Zeventig jaren Babylonische ballingschap

Gieneke van Veen-Vrolijk • 78 - 2002/03 • Uitgave: 16
Klopt dat wel?

Troostvolle woorden sprak de profeet Daniël uit in zijn gebed dat wij opgetekend vinden in het naar hem genoemde boek. Daniël richtte ten tijde van de Babylonische ballingschap van het volk Israël, een indrukwekkend en diep ootmoedig gebed tot zijn God, nadat hij de volgende ontdekking had gedaan.

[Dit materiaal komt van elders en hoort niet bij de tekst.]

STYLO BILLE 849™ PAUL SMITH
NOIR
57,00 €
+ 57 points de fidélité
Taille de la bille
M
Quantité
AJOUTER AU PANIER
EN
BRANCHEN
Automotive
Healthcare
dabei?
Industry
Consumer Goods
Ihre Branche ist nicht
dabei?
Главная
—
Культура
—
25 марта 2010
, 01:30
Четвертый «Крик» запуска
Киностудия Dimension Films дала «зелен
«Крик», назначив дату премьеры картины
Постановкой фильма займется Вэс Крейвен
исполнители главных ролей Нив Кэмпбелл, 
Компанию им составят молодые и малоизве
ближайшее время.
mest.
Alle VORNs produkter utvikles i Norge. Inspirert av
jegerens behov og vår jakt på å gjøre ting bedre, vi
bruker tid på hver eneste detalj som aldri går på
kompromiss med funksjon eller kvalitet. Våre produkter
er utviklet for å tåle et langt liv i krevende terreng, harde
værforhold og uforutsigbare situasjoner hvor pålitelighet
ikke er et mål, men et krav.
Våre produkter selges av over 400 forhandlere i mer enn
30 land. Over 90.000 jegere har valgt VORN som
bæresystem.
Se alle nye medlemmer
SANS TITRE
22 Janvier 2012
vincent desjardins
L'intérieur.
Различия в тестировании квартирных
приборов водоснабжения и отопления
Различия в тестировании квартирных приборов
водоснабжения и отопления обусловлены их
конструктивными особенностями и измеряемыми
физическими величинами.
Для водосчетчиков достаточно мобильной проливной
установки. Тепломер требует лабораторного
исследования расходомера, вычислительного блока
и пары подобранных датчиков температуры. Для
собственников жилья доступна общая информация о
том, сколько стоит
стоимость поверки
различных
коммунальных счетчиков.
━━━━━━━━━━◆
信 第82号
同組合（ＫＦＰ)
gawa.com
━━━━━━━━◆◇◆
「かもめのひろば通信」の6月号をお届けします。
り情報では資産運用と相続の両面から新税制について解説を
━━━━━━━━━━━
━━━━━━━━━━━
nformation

"In het eerste jaar van Darius… die koning gemaakt was over het koninkrijk van de Chaldeeën; in het eerste jaar van zijn regering, merkte ik, Daniël, in de boeken, dat het aantal jaren waarover het Woord van de Here tot de profeet Jeremia geschied was, om de verwoestingen van Jeruzalem te vervullen, zeventig jaren was." (Dan. 9:1,2). Opvallend is, hoe hij reageert: met geloof, gebed en verootmoediging. Wij zien zo, dat Daniël een man was, die Gods Woord bestudeerde en het ter harte nam en zich ootmoedig in gebed voor dat Woord boog. Dit houdt voor ons een praktische geestelijke les in. Daniëls geschiedenis leert ons ook, dat de Here God Zijn volk liefheeft en vasthoudt en het gebed om vergeving hoort.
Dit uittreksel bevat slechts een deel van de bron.